Patient education is the most encompassing method of injury prevention and risk management. When working with high school–aged patients (or younger), patient education also includes the athlete’s parent(s) or legal guardian. The AT is often the primary source for information regarding concussions, heat illness, sickle cell trait, and nutritional and hydration needs. This role also extends to bridging the gap between the patient, the patient’s family, and the physician regarding the potential outcomes of surgery or other interventions for an injury or illness (and, likewise, the possible consequences of not following the physician’s advice).

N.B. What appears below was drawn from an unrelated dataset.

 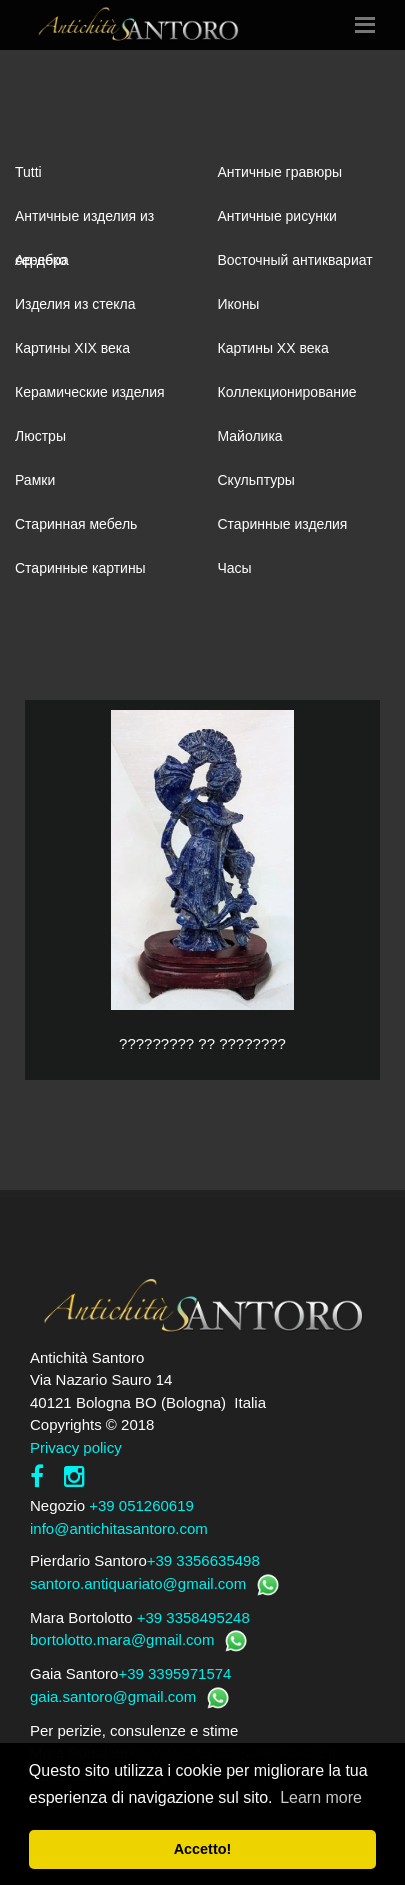 What do you see at coordinates (28, 172) in the screenshot?
I see `Tutti` at bounding box center [28, 172].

Clinical Examination and Diagnosis
ATs are in a unique position because they often perform the first examination of an injury, usually minutes after its onset. The immediate (on-field) examination first rules out life- or limb-threatening conditions, fractures, or dislocations. The on-field examination ultimately culminates in the decision about how to remove the athlete from the playing field (e.g., assisted or unassisted) and whether the condition requires that the athlete be immediately transported to a hospital for emergency care.
The clinical examination relies on obtaining a medical history and performing a functional assessment, inspection, palpation, and assessment of joint and muscle function to form a differential diagnosis. Joint-specific stress tests, selective tissue tests, and, when applicable, neurologic and vascular tests are used to rule in or rule out various pathologies, resulting in a working clinical diagnosis.
The AT triages the athlete and determines if a referral is indicated. Once a diagnosis has been established, the AT may consult with the physician to determine the appropriate course of care ( Fig. 35-1 ).